Basically it should be a pretty easy task to load entire tables with one query each table and link the objects, but JPA works different as to be shown in this example.

The biggest problem are @OneToMany/@ManyToMany-relations:

@Entity
public class Employee {
    @Id
    @Column(name="EMP_ID")
    private long id;
    ...
    @OneToMany(mappedBy="owner")
    private List<Phone> phones;
    ...
}
@Entity
public class Phone {
    @Id
    private long id;    
    ...
    @ManyToOne
    @JoinColumn(name="OWNER_ID")
    private Employee owner;
    ...
}

FetchType.EAGER

If defined as FetchType.EAGER and the query SELECT e FROM Employee e Hibernate generates the SQL statement SELECT * FROM EMPLOYEE and right after it SELECT * FROM PHONE WHERE OWNER_ID=? for every single Employee loaded, commonly known as 1+n problem.

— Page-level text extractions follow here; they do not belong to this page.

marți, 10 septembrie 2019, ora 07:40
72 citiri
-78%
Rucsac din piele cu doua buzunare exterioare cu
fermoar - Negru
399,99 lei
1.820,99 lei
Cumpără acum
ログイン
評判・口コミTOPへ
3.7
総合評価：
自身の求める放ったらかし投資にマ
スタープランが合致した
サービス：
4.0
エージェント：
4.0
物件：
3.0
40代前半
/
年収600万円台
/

I could avoid the n+1 problem by using the JPQL-query SELECT e FROM Employee e JOIN FETCH e.phones, which will result in something like SELECT * FROM EMPLOYEE LEFT OUTER JOIN PHONE ON EMP_ID = OWNER_ID.

The problem is, this won't work for a complex data model with ~20 tables involved.

FetchType.LAZY

If defined as FetchType.LAZY the query SELECT e FROM Employee e will just load all Employees as Proxies, loading the related Phones only when accessing phones, which in the end will lead into the 1+n problem as well.

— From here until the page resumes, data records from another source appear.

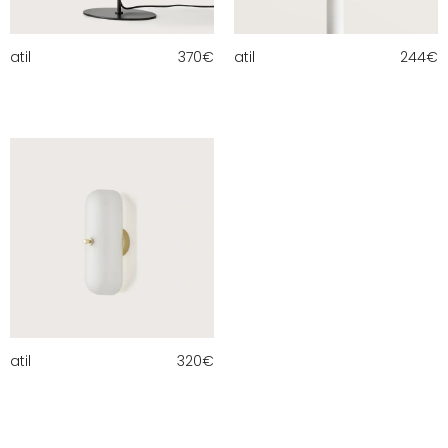
atil
370
€
atil
244
€
atil
320
€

To avoid this it is pretty obvious to just load all the Phones into the same session SELECT p FROM Phone p. But when accessing phones Hibernate will still execute SELECT * FROM PHONE WHERE OWNER_ID=?, because Hibernate doesn't know that there are already all Phones in its current session.

Even when using 2nd level cache, the statement will be executed on the DB because Phone is indexed by its primary key in the 2nd level cache and not by OWNER_ID.

Conclusion

There is no mechanism like "just load all data" in Hibernate.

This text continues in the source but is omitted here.